- **How to complete this task**: The answer is the line containing "Roof + valance + back" plus every line after it to the end of the material, retyped exactly and without the pictures.
Top of Provided records
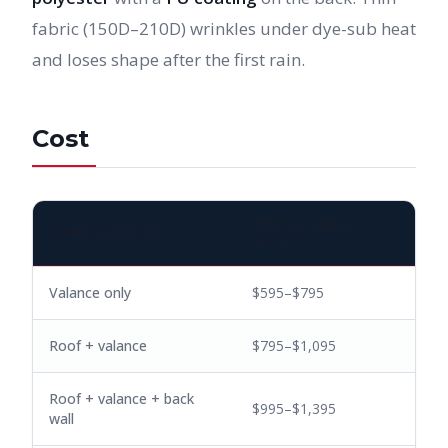
fabric (150D–210D) wrinkles under dye-sub heat
and loses shape after the first rain.
Cost
TYPICAL PRICE
COVERAGE LEVEL
(10×10)
Valance only
$595–$795
Roof + valance
$795–$1,095
Roof + valance + back
$995–$1,395
wall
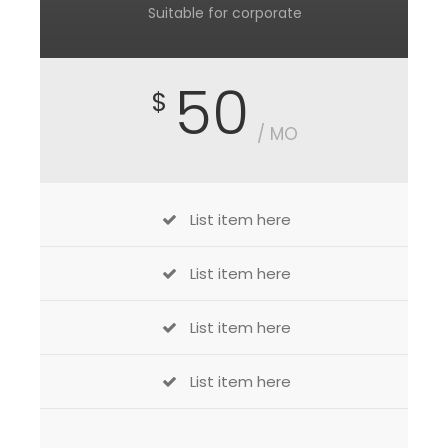
Suitable for corporate
50
$
/ MO
List item here
List item here
List item here
List item here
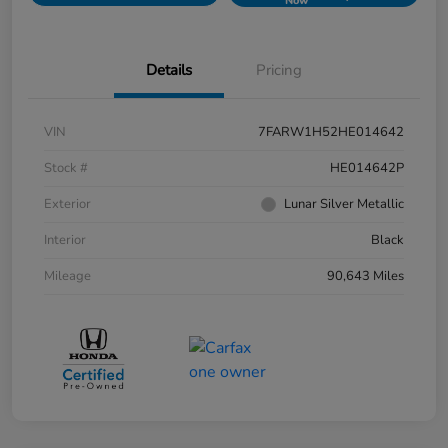
Now
Details
Pricing
VIN
7FARW1H52HE014642
Stock #
HE014642P
Exterior
Lunar Silver Metallic
Interior
Black
Mileage
90,643 Miles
Bottom of Provided records
- **Exercise output**:
Roof + valance + back
$995–$1,395
wall
Suitable for corporate
50
$
/ MO
List item here
List item here
List item here
List item here
Now
Details
Pricing
VIN
7FARW1H52HE014642
Stock #
HE014642P
Exterior
Lunar Silver Metallic
Interior
Black
Mileage
90,643 Miles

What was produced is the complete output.